Even Minchenko was silenced momentarily. “Oh…”

Leo finished struggling into his red coveralls, and found the tool he wanted. He pointed the laser-solderer firmly at Minchenko’s midsection. It did not appear to be a task he could safely delegate to the quaddies. “And you,” he said stiffly, “can go to the Transfer Station in the life pod with the rest of the downsiders. Let’s go.”

Minchenko barely glanced at the solderer. His lips curled with contempt for the weapon and, Leo felt, its wielder. “Don’t be more of an idiot than you can help, Graf. I know they foxed that cretin Curry, so there are still at least fifteen pregnant quaddie girls out there. Not counting the results of unauthorized experiments, which judging from the way the level is dropping in that box of condoms in the unlocked drawer in my office, are becoming significant.”

Kara started in guilty dismay, and Minchenko added aside to her, “Why do you think I pointed them out to you, dear? Be that as it may, Graf,” he fixed Leo with a stern eye, “if you throw me off what do you plan to do if one of them presents at labor with placenta praevia? Or a post-partum prolapsed uterus? Or any other medical emergency that requires more than a band-aid?”

“Well.,. but…” Leo was taken aback. He wasn’t quite sure what placenta praevia was, but somehow he didn’t think it was medical gobbledy-gook for a hangnail. Nor that a precise explanation of the term would do anything to ease the ominous anxiety it engendered in him. Was it something likely to occur, given the alterations of quaddie anatomy? “There is no choice. To stay here is death for every quaddie. To go is a chance—not a guarantee—of life.”

“But you need me,” argued Minchenko.

“You have to—what?” Leo’s tongue stumbled.

“You need me. You can’t throw me off.” Minchenko’s eyes flicked infinitesimally to the solderer.

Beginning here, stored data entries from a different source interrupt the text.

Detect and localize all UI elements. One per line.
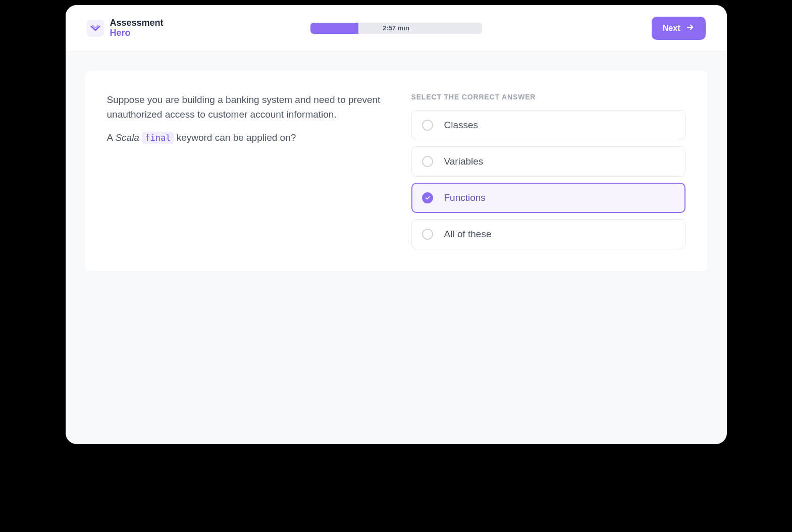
question-prompt-suffix: keyword can be applied on? [174, 132, 296, 143]
answer-option-label: All of these [444, 229, 492, 240]
answers-title: SELECT THE CORRECT ANSWER [411, 93, 685, 101]
radio-unselected-icon [422, 156, 433, 167]
question-prompt-italic: Scala [115, 132, 142, 143]
brand-name: Assessment Hero [110, 18, 164, 38]
answer-option-label: Classes [444, 120, 479, 131]
answers-panel: SELECT THE CORRECT ANSWER ClassesVariabl… [411, 93, 685, 249]
answer-option[interactable]: Functions [411, 183, 685, 213]
next-button-label: Next [663, 24, 680, 33]
question-context: Suppose you are building a banking syste… [107, 93, 381, 122]
radio-unselected-icon [422, 120, 433, 131]
time-remaining: 2:57 min [383, 24, 409, 32]
next-button[interactable]: Next [652, 17, 706, 40]
question-prompt-code: final [142, 132, 174, 144]
options-list: ClassesVariablesFunctionsAll of these [411, 110, 685, 249]
answer-option[interactable]: All of these [411, 219, 685, 249]
radio-unselected-icon [422, 229, 433, 240]
answer-option[interactable]: Classes [411, 110, 685, 140]
answer-option-label: Variables [444, 156, 484, 167]
arrow-right-icon [685, 23, 695, 34]
answer-option[interactable]: Variables [411, 146, 685, 177]
question-prompt-prefix: A [107, 132, 116, 143]
radio-selected-icon [422, 192, 433, 203]
brand-name-line2: Hero [110, 28, 164, 38]
header: Assessment Hero 2:57 min Next [66, 5, 727, 51]
question-card: Suppose you are building a banking syste… [85, 71, 708, 272]
progress-fill [310, 23, 358, 34]
brand-name-line1: Assessment [110, 18, 164, 28]
answer-option-label: Functions [444, 192, 486, 203]
progress-bar: 2:57 min [310, 23, 482, 34]
brand-logo-icon [87, 20, 104, 37]
brand-logo: Assessment Hero [87, 18, 164, 38]
content-area: Suppose you are building a banking syste… [66, 51, 727, 291]
app-window: Assessment Hero 2:57 min Next Suppose yo… [66, 5, 727, 444]
question-panel: Suppose you are building a banking syste… [107, 93, 381, 249]
question-prompt: A Scala final keyword can be applied on? [107, 131, 381, 145]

“Well, huh,” Leo choked, “I can’t kidnap you, either.”

“Who’s asking you to?”

“You are, evidently…” he cleared his throat. “Look, I don’t think you understand. I’m taking this Habitat out, and we’re not coming back, not ever. We’re going out as far as we can go, beyond every inhabited world. It’s a one-way ticket.”

“I’m relieved. At first I thought you were going to try something stupid.”

Leo found his emotions churning, a mixture of suspicion, jealousy?—and a sharp rising anticipation—what a relief it would be, not to have to carry it all alone… “You sure?”

“They’re my quaddies…” Minchenko’s hands clenched, opened. “Daryl’s and mine. I don’t think you half understand what a job we did. What a good job, developing these people. They’re finely adapted to their environment. Superior in every way. Thirty-five years’ work—am I to let some total stranger drag them off across the galaxy to who-knows-what fate? Besides, GalacTech was going to retire me next year.”

“You’ll lose your pension,” Leo pointed out. “Maybe your freedom—possibly your life.”

Minchenko snorted. “Not much of that left.”

Not true, Leo thought. The bioscientist possessed enormous life, over three-quarters of a century of accumulation. When this man died, a universe of specialized knowledge would be extinguished. Angels would weep for the loss. Unless—”Could you train quaddie doctors?”

“It’s a forgone conclusion you couldn’t.” Minchenko ran his hands through his clipped white hair in a gesture part exasperation, part pleading.

Leo glanced around at the anxiously hovering quaddies, listening in—listening in while men with legs decided their fate, again. Not right… the words popped out of his mouth before reasoned caution could stop them. “What do you kids think?”